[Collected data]
= = = = = = =

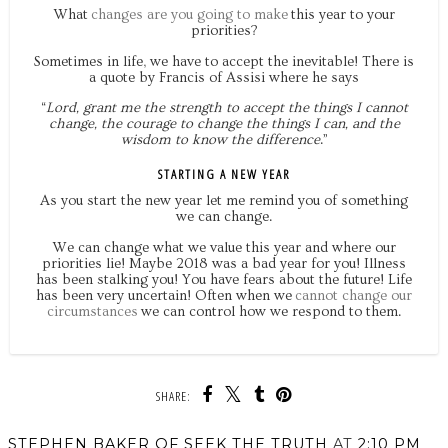
What
changes are you going to make
this year to your
priorities?
Sometimes in life, we have to accept the inevitable! There is
a quote by Francis of Assisi where he says
“
Lord, grant me the strength to accept the things I cannot
change, the courage to change the things I can, and the
wisdom to know the difference
.”
STARTING A NEW YEAR
As you start the new year let me remind you of something
we can change.
We can change what we value this year and where our
priorities lie! Maybe 2018 was a bad year for you! Illness
has been stalking you! You have fears about the future! Life
has been very uncertain! Often when we
cannot change our
circumstances
we can control how we respond to them.
SHARE:
STEPHEN BAKER OF SEEK THE TRUTH
AT
2:10 PM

= = = = = = =

> Task prompt:
Every entry above is to be transcribed exactly, with all pictures left out.

> Response:
What
changes are you going to make
this year to your
priorities?
Sometimes in life, we have to accept the inevitable! There is
a quote by Francis of Assisi where he says
“
Lord, grant me the strength to accept the things I cannot
change, the courage to change the things I can, and the
wisdom to know the difference
.”
STARTING A NEW YEAR
As you start the new year let me remind you of something
we can change.
We can change what we value this year and where our
priorities lie! Maybe 2018 was a bad year for you! Illness
has been stalking you! You have fears about the future! Life
has been very uncertain! Often when we
cannot change our
circumstances
we can control how we respond to them.
SHARE:
STEPHEN BAKER OF SEEK THE TRUTH
AT
2:10 PM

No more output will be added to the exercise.